Roanna no giró la cabeza para mirar a Jessie, pero un pequeño puño salió disparado y golpeo a Jessie en el hombro, para luego, rápidamente, cobijarse de nuevo en la seguridad de su abrazo.
Webb tuvo que tragarse una carcajada, pero Jessie se enfureció. -¡Me ha pegado!- chilló, levantando la mano para abofetear a Roanna.
Webb agarró con su mano la muñeca de Jessie. -No, no lo harás-, le dijo. -Te lo merecías por lo que le has dicho.
Intentó zafarse de él pero Webb siguió sujetándola, apretando con fuerza y sus ojos oscuros alertaron a Jessie de que iba en serio. Se quedó quieta, mirándolo enfurecida, pero él impuso despiadadamente su voluntad y su poder, y pasados algunos segundos ella desistió enfurruñada. El le soltó la muñeca, y ella se la frotó como si le hubiese hecho daño. Pero la conocía bien, y no sintió la culpabilidad que ella trataba de hacerle sentir. Jessie era muy buena manipulando a la gente, pero Webb la había calado hacia mucho tiempo. El saber lo bruja que podía ser, solo lo hizo sentir mayor satisfacción por haberla forzado a retroceder.
Su rostro se sonrojó al notar que se excitaba, y alejó un poco a Roanna de si mismo. Su corazón se había acelerado, con la excitación y el triunfo. Era algo insignificante, pero de pronto tuvo la certeza de que podría manejar a Jessie. En esos pocos segundos toda su relación cambió, la informal relación de primos de la niñez había quedado en el pasado, y una relación más complicada, de volátil pasión entre un hombre y una mujer había ocupado su lugar. El proceso se había ido desarrollando durante todo el verano, pero ahora estaba completado. Echó un vistazo a la cara enfurruñada de Jessie, su labio inferior sobresalía formando un puchero, y deseó besarla hasta que se olvidara de la razón de hacerlo. Posiblemente ella no lo entendiera aún, pero él sí.

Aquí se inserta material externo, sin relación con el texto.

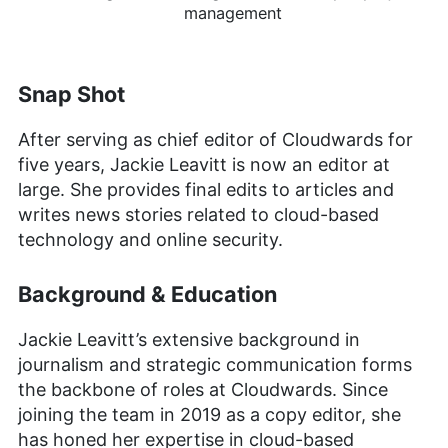
management
Snap Shot
After serving as chief editor of Cloudwards for
five years, Jackie Leavitt is now an editor at
large. She provides final edits to articles and
writes news stories related to cloud-based
technology and online security.
Background & Education
Jackie Leavitt’s extensive background in
journalism and strategic communication forms
the backbone of roles at Cloudwards. Since
joining the team in 2019 as a copy editor, she
has honed her expertise in cloud-based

Jessie iba a ser suya. Era malcriada y arisca y sus emociones tenían una intensidad volcánica. Haría falta mucha habilidad y arrojo para imponerse a ella, pero algún día lo conseguiría, tanto física como mentalmente. Tenía dos ases en la manga que Jessie aún desconocía: el poder del sexo y el atractivo de Davencourt. La noche del accidente, tía Lucinda había hablado largo y tendido con él. Solo ellos se quedaron levantados, Tía Lucinda meciéndose y llorando silenciosamente mientras se sobreponía a la pérdida de sus dos hijos y, finalmente Webb había reunido el valor suficiente para acercarse a ella y rodearla con los brazos. Y entonces ella se derrumbó, sollozando como si se le hubiera roto el corazón – fue la única vez que se abandonó completamente a su dolor.
Pero cuando se serenó, permanecieron sentados a solas hasta primera hora de la mañana, hablando en susurros. Tía Lucinda tenía una gran reserva de fuerza interior, y se había impuesto la tarea de asegurar la seguridad de Davencourt. Su querido David, heredero de Davencourt, estaba muerto. Janet, su única hija, era igualmente amada, pero no era adecuada, ni por carácter ni por inclinación para manejar la inmensa responsabilidad que conllevaba esa herencia. Janet había sido callada y retraída, sus ojos velados siempre por una pena íntima que nunca la abandonaba. Webb sospechaba que era a causa del padre de Jessie- quienquiera que fuese. Jessie era ilegitima, y Janet nunca había confesado el nombre del susodicho. Mamá le dijo que fue un gran escándalo, pero los Davenport cerraron filas alrededor de ella y la flor y nata de la sociedad de Tuscumbia se había visto forzada a aceptar tanto a la hija como a la madre si no deseaban enfrentarse a las represalias de los Davenport. Y ya que los Davenport era la familia más rica del noroeste de Alabama, podían hacerlas efectivas.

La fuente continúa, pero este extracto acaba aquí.